Our study suffers from several limitations. Firstly, the overall number of patients remains low. The sex-ratio is atypical in a GCA population because we would expect a threefold higher incidence of female patients. However, the prospective design of this controlled two-center study controlled against potential major bias, reinforcing the significance of our results.

Secondly, readers knew which sequences they were assessing, which could have led to a certain bias. However, they were blinded to clinical and biological data and to final diagnosis, which limits the impact of potential recognition bias.

Thirdly, we performed our study on 3-T MRI devices in two tertiary centers with optimized 2D and 3D CE-VW MR sequences, which might not be widely available across all medical centers and limit its generalization. Moreover, the MRI acquisition parameters were not the same between 2D and 3D CE-VW sequences. Our 2D acquisitions were based on the sequences already published in the literature [8, 9, 12, 14], which are currently considered sequences of reference. We designed our 3D acquisitions to take approximately the same amount of time to be conducive to clinical practice. However, the spatial resolution of the 3D sequence was lower than that of the 2D sequence, which might negatively impact analyses on small structures such as the intracranial vessel walls. Higher resolution 3D imaging might be available in the future to reduce or overcome this limitation.

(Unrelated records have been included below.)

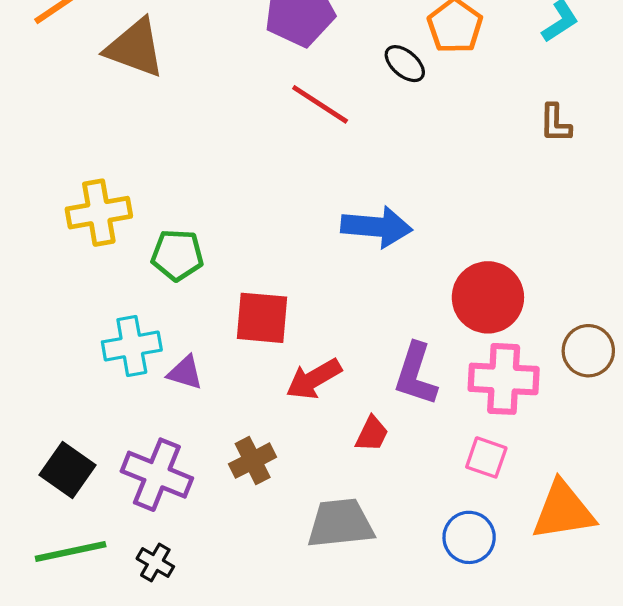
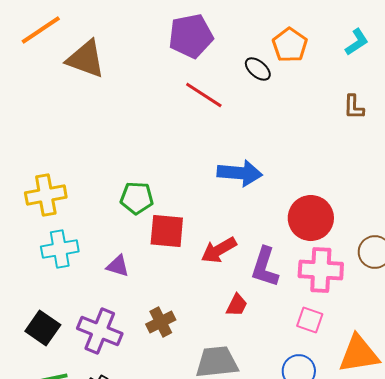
yellow cross: (99, 213) -> (46, 195), moved
green pentagon: (177, 255) -> (137, 198), moved
cyan cross: (132, 346) -> (60, 249), moved
red arrow: (314, 379) -> (219, 250), moved

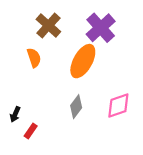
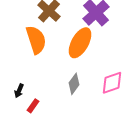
orange semicircle: (34, 58) -> (36, 40), size x1.6

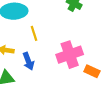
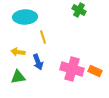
pink cross: (70, 55) -> (72, 69), moved, turned 35

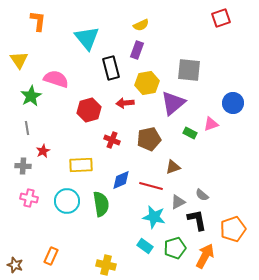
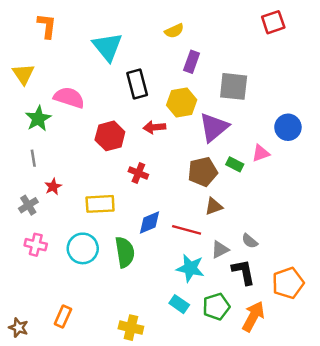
purple rectangle: (137, 50) -> (192, 62), moved
brown pentagon: (149, 139) -> (203, 172), moved
gray cross: (23, 166) -> (28, 205), turned -35

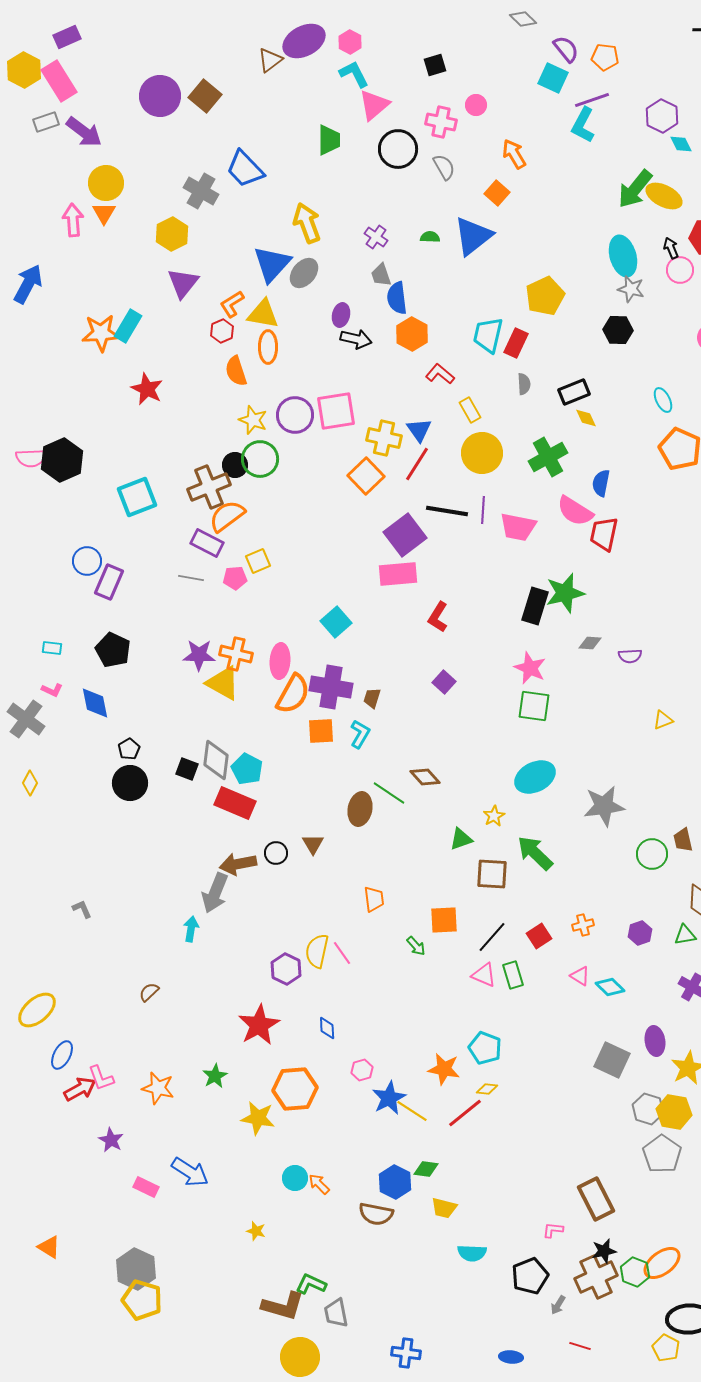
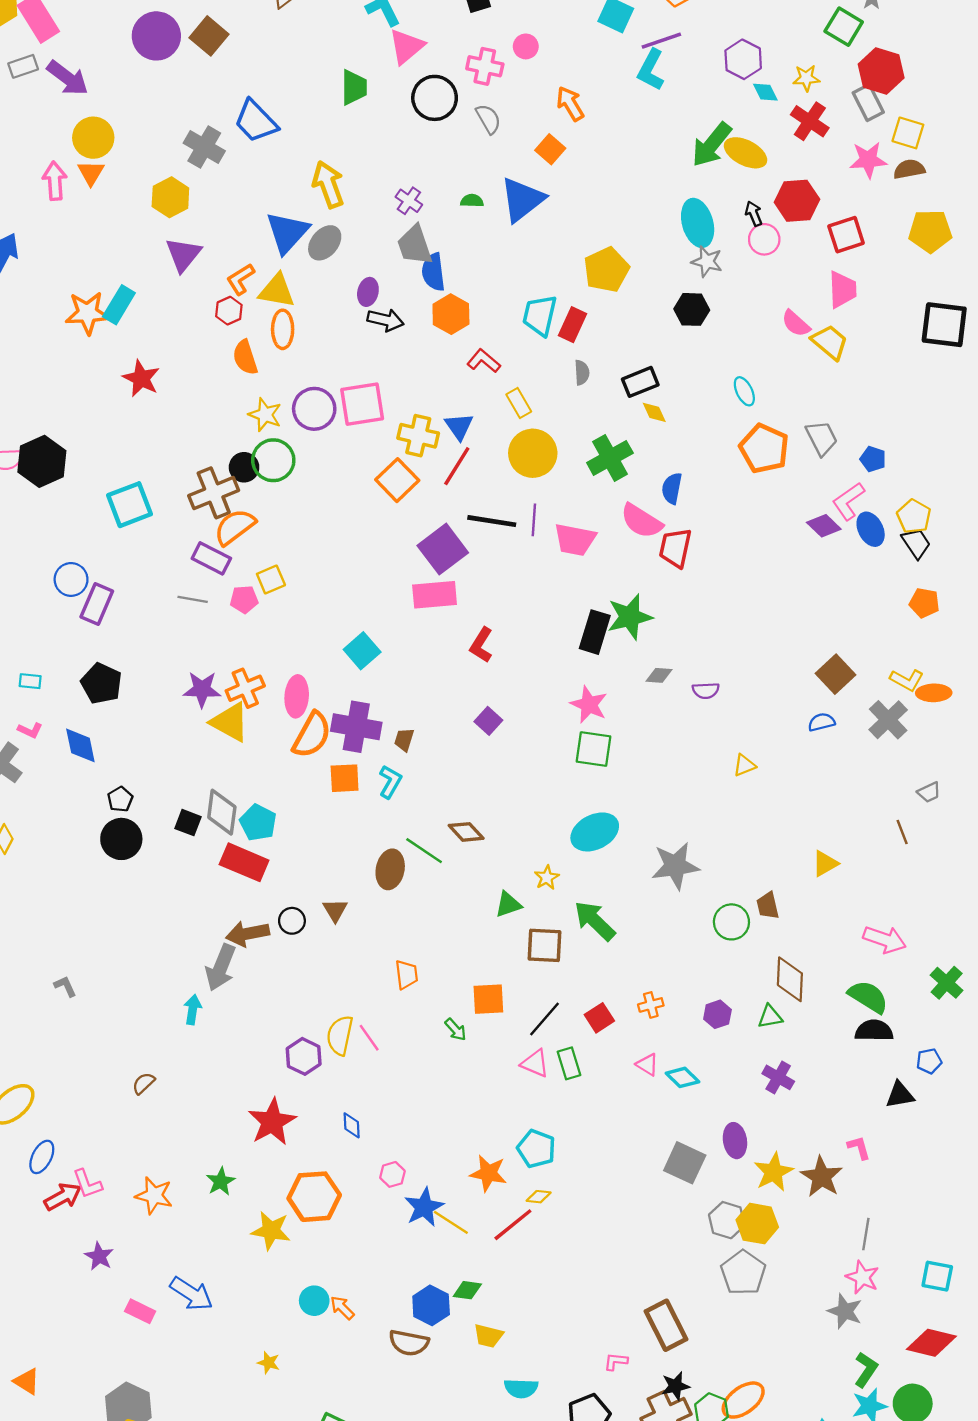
gray trapezoid: (381, 275) -> (415, 245), size x1.5
orange cross: (236, 654) -> (245, 688), turned -36

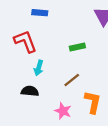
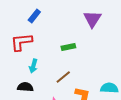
blue rectangle: (40, 13) -> (34, 16), turned -56
red L-shape: (25, 41) -> (21, 42), turned -75

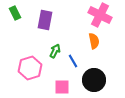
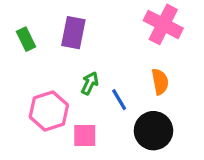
green rectangle: (15, 13) -> (26, 39), moved
orange semicircle: (94, 41) -> (160, 82), moved
pink square: (62, 87) -> (85, 136), moved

Fourthly, we evaluated inter- and intra-reader variability based on a qualitative analysis instead a quantitative analysis, because the segmental and multifocal distribution of GCA made it unlikely that the readers could measure the arterial wall thickness at the same location for each extracranial artery.

Finally, we did not have pathological evidence to support our findings regarding intracranial arteries assessment; thus, we cannot be certain that all circumferential arterial wall thickenings and mural enhancements we observed were indeed GCA-related inflammatory changes, and not atherosclerotic disease. These findings should therefore be taken with caution and require further studies in which, for example, MRI follow-up of GCA patients with suspected inflammatory changes of intracranial arteries could be considered.

Conclusion

Our prospective study showed that 3D CE-VW MRI supported higher diagnostic accuracy of GCA than 2D CE-VW, with 80% sensitivity and 100% specificity. MRI should be performed as soon as possible, ideally before or within the first 5 days after corticosteroid therapy.